How do I find my trans code? Where do I look for this?
My Car Specification is as below-
2001 Volkswagen Jetta GLS
Body Style: SEDAN 4 DR
Engine Size: 2.0L L4 FI
Drivetrain: Front Wheel Drive 
Auto Transmission
1,984 cc 2 liters 4 in-line engine with 82.5 mm bore, 92.8 mm stroke, 10 compression ratio, overhead cam and two valves per cylinder
Unleaded fuel


----------



## CoolAirVw (Mar 8, 2007)

immediatly to the right of the starter.


----------



## aby (Aug 28, 2009)

*Re: (CoolAirVw)*

Thanks Richard!
isnt the starter a part of the engine? How do I see the starter to begin with?..I opened the hood and looked...I can see a cover on top of the engine...cant read it from outside as the cover seems to be getting in the way.... ...Do I have to open the cover by removing the screws on top of it? 
Thanks,
Aby


----------



## CoolAirVw (Mar 8, 2007)

Cant find the starter????
Its bolted to the trans, torward the front of the car. Trans is on left side of car, under breather/battery area.


----------



## aby (Aug 28, 2009)

*Re: (CoolAirVw)*

I just cant the three letter code for mine...vw part number for mine is 01m 300 032 LX


----------



## Lowerider.rl (May 23, 2012)

I have a 2001 tdi, should the code be in the same spot? Looked to the right of the starter and can't see it.


----------



## deanstoneburner (Feb 20, 2006)

*Finding Transmission Code*

Try this site for location of transmission codes: 
http://www.zelek.com/trany_data.htm


----------



## CoolAirVw (Mar 8, 2007)

deanstoneburner said:


> Try this site for location of transmission codes:
> http://www.zelek.com/trany_data.htm


 Thats a nice link for manual transmissions... This is the auto trans section. 
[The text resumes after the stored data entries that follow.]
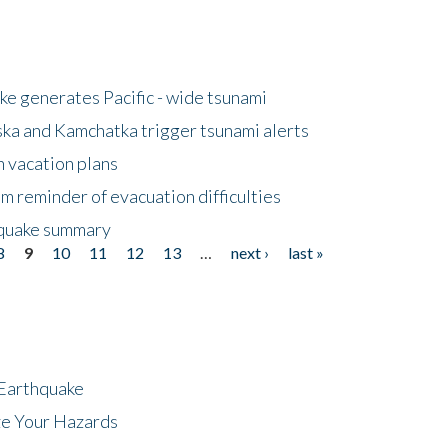
e generates Pacific - wide tsunami
ska and Kamchatka trigger tsunami alerts
n vacation plans
m reminder of evacuation difficulties
thquake summary
8
9
10
11
12
13
…
next ›
last »
 Earthquake
ze Your Hazards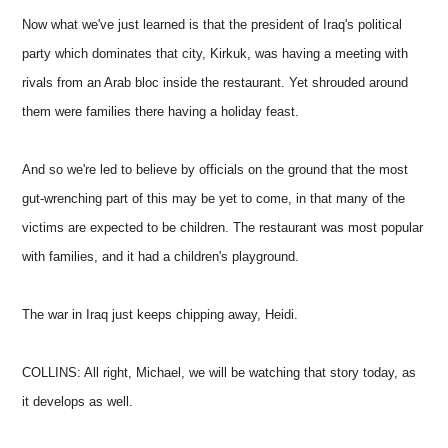
Now what we've just learned is that the president of Iraq's political
party which dominates that city, Kirkuk, was having a meeting with
rivals from an Arab bloc inside the restaurant. Yet shrouded around
them were families there having a holiday feast.
And so we're led to believe by officials on the ground that the most
gut-wrenching part of this may be yet to come, in that many of the
victims are expected to be children. The restaurant was most popular
with families, and it had a children's playground.
The war in Iraq just keeps chipping away, Heidi.
COLLINS: All right, Michael, we will be watching that story today, as
it develops as well.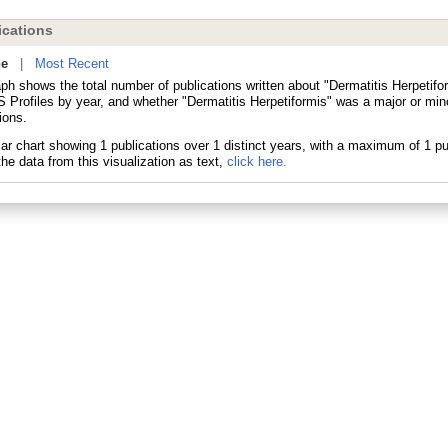
cations
ne
|
Most Recent
ph shows the total number of publications written about "Dermatitis Herpetifo
 Profiles by year, and whether "Dermatitis Herpetiformis" was a major or mino
ions.
he data from this visualization as text,
click here.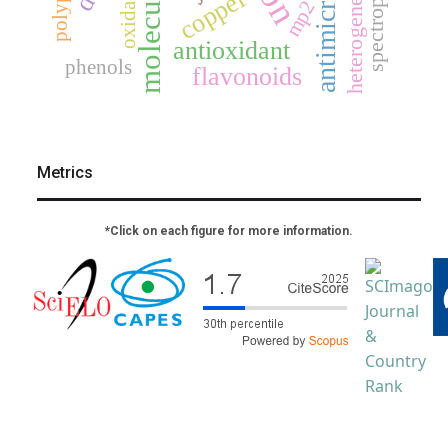
oxidation
copper
mp2
antioxidant
phenols
flavonoids
Metrics
*Click on each figure for more information.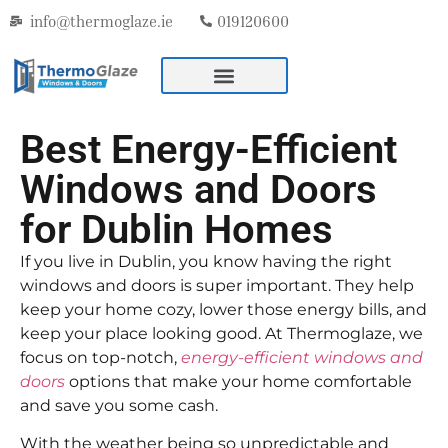
info@thermoglaze.ie
019120600
Best Energy-Efficient
Windows and Doors
for Dublin Homes
If you live in Dublin, you know having the right
windows and doors is super important. They help
keep your home cozy, lower those energy bills, and
keep your place looking good. At Thermoglaze, we
focus on top-notch,
energy-efficient windows and
doors
options that make your home comfortable
and save you some cash.
With the weather being so unpredictable and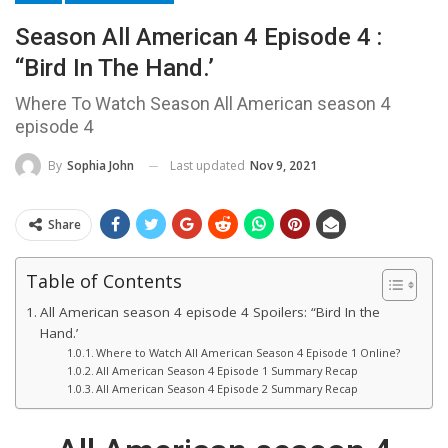
Season All American 4 Episode 4 :
“Bird In The Hand.’
Where To Watch Season All American season 4
episode 4
Last updated
Nov 9, 2021
By
Sophia John
Share
Table of Contents
All American season 4 episode 4 Spoilers: “Bird In the
Hand.’
Where to Watch All American Season 4 Episode 1 Online?
All American Season 4 Episode 1 Summary Recap
All American Season 4 Episode 2 Summary Recap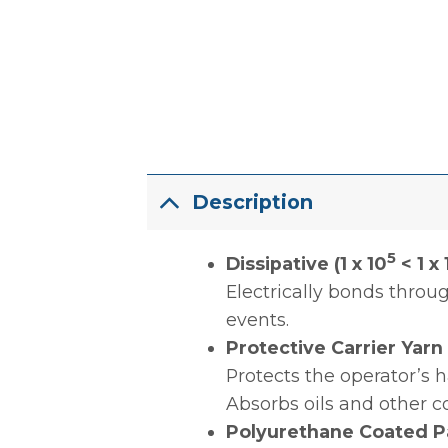
Description
5
Dissipative (1 x 10
< 1 x 
Electrically bonds thro
events.
Protective Carrier Yarn
Protects the operator’s 
Absorbs oils and other c
Polyurethane Coated P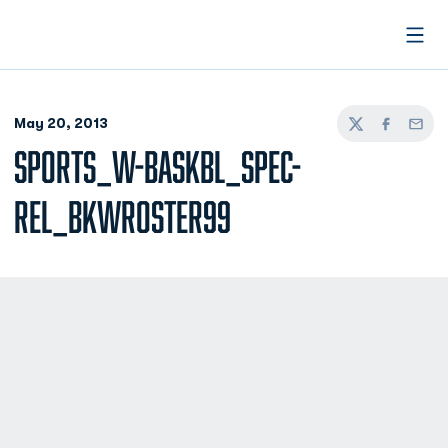
Open
May 20, 2013
Twitter
Facebook
Email
SPORTS_W-BASKBL_SPEC-
REL_BKWROSTER99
Try this link for auto trans. 

http://www.kansascitytdi.com/01m faq.htm 

You'll have to scroll down a bit.


----------



## blurm (Jun 1, 2011)

*Need some help Identifiying codes on Transmissions.....*

Ok so I am having the bump and flare issue with the 09G Transmission 

I bought a new transmission and I want to be sure that is compatible with my car

My VIN is: WVWEK73C56P126143 and i have been told by the dealer that based on my VIN my Transmission is the 09G with code is HRN (Hotel Romeo November)

The transmission that I purchased based on the VIN (WVWAK73C36P069925) says that it's the 09G with Code HRN as above. I have confirmed that it's the 09G but I can't find code HRN anywhere.......

Does anyone know where this code is located ?


----------